Exact repetition of a range: find the line containing "Laarstraat 53" and the line containing "Mit breiter Mehrheit fürs" in the material below, then repeat both and all lines between them, leaving pictures out.

[[ Extracted entries open ]]

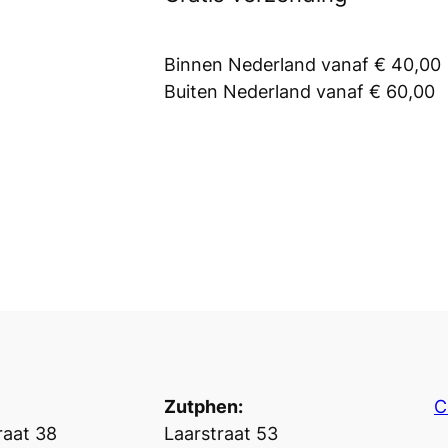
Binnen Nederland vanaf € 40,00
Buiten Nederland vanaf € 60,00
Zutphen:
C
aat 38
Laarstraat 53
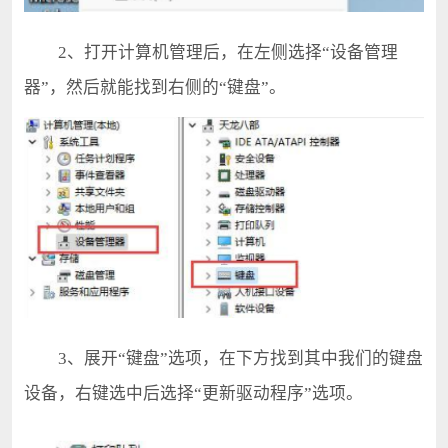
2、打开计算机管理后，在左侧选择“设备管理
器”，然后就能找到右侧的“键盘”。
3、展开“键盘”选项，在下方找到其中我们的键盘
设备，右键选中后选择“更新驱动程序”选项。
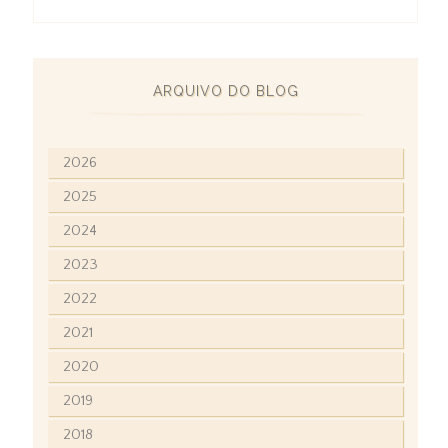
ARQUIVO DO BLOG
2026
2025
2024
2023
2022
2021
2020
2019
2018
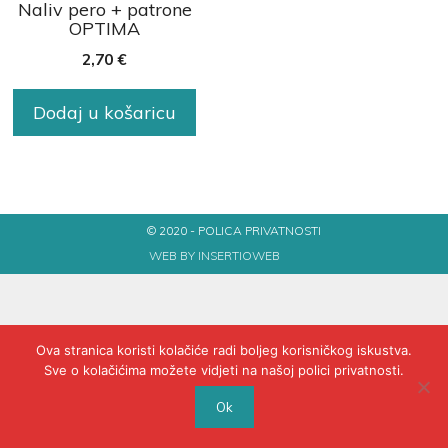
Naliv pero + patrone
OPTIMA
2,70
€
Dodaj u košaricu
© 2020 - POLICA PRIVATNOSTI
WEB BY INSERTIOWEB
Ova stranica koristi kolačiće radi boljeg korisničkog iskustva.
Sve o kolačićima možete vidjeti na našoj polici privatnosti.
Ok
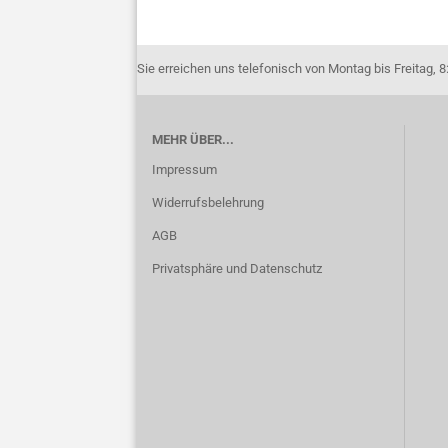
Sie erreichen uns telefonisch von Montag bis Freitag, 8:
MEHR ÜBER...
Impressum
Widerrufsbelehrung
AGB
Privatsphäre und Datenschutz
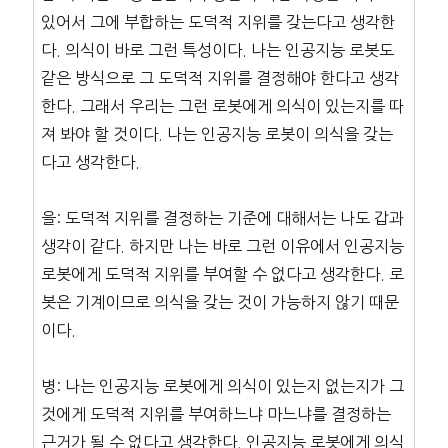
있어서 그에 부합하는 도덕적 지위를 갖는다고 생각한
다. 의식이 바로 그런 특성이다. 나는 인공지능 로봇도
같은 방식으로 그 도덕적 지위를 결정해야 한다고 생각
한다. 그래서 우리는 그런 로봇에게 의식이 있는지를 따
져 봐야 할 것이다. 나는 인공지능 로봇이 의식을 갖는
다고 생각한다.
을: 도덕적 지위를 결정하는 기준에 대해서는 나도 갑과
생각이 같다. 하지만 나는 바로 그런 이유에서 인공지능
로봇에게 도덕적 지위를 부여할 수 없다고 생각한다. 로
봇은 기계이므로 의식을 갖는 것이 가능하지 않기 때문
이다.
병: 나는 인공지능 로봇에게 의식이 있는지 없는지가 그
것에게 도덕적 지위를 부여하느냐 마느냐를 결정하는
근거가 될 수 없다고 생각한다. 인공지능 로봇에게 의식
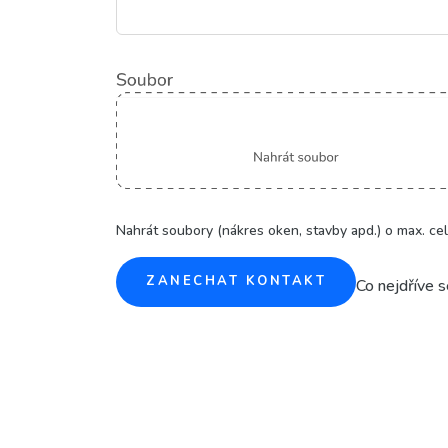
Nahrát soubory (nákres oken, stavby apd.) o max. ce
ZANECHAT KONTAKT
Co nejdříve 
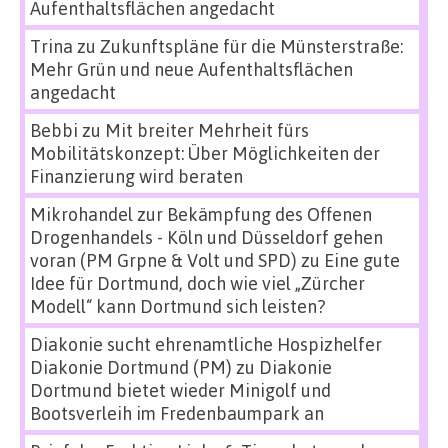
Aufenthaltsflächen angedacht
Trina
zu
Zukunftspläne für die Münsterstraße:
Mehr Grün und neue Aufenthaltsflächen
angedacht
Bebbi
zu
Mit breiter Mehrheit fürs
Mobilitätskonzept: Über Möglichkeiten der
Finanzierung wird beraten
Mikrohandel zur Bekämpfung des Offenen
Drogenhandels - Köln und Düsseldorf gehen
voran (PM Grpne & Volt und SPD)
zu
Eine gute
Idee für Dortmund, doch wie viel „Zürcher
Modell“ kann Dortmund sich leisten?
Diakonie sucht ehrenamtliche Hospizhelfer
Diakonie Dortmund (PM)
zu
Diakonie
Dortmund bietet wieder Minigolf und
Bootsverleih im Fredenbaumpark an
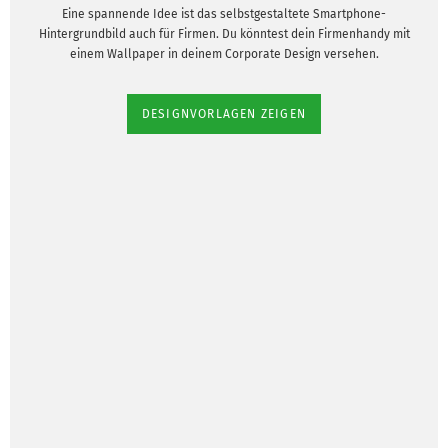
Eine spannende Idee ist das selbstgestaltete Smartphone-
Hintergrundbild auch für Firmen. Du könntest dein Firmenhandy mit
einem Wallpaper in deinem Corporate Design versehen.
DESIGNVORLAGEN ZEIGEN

[[ Extracted entries closed ]]

• _Response to this exercise_
Laarstraat 53
2、打开计算机管理后，在左侧选择“设备管理
器”，然后就能找到右侧的“键盘”。
3、展开“键盘”选项，在下方找到其中我们的键盘
设备，右键选中后选择“更新驱动程序”选项。
ARQUIVO DO BLOG
2026
2025
2024
2023
2022
2021
2020
2019
2018
Naliv pero + patrone
OPTIMA
2,70
€
Dodaj u košaricu
© 2020 - POLICA PRIVATNOSTI
WEB BY INSERTIOWEB
Ova stranica koristi kolačiće radi boljeg korisničkog iskustva.
Sve o kolačićima možete vidjeti na našoj polici privatnosti.
Ok
Sie erreichen uns telefonisch von Montag bis Freitag, 8:
MEHR ÜBER...
Impressum
Widerrufsbelehrung
AGB
Privatsphäre und Datenschutz
있어서 그에 부합하는 도덕적 지위를 갖는다고 생각한
다. 의식이 바로 그런 특성이다. 나는 인공지능 로봇도
같은 방식으로 그 도덕적 지위를 결정해야 한다고 생각
한다. 그래서 우리는 그런 로봇에게 의식이 있는지를 따
져 봐야 할 것이다. 나는 인공지능 로봇이 의식을 갖는
다고 생각한다.
을: 도덕적 지위를 결정하는 기준에 대해서는 나도 갑과
생각이 같다. 하지만 나는 바로 그런 이유에서 인공지능
로봇에게 도덕적 지위를 부여할 수 없다고 생각한다. 로
봇은 기계이므로 의식을 갖는 것이 가능하지 않기 때문
이다.
병: 나는 인공지능 로봇에게 의식이 있는지 없는지가 그
것에게 도덕적 지위를 부여하느냐 마느냐를 결정하는
근거가 될 수 없다고 생각한다. 인공지능 로봇에게 의식
Nahrát soubory (nákres oken, stavby apd.) o max. ce
ZANECHAT KONTAKT
Co nejdříve 
Aufenthaltsflächen angedacht
Trina
zu
Zukunftspläne für die Münsterstraße:
Mehr Grün und neue Aufenthaltsflächen
angedacht
Bebbi
zu
Mit breiter Mehrheit fürs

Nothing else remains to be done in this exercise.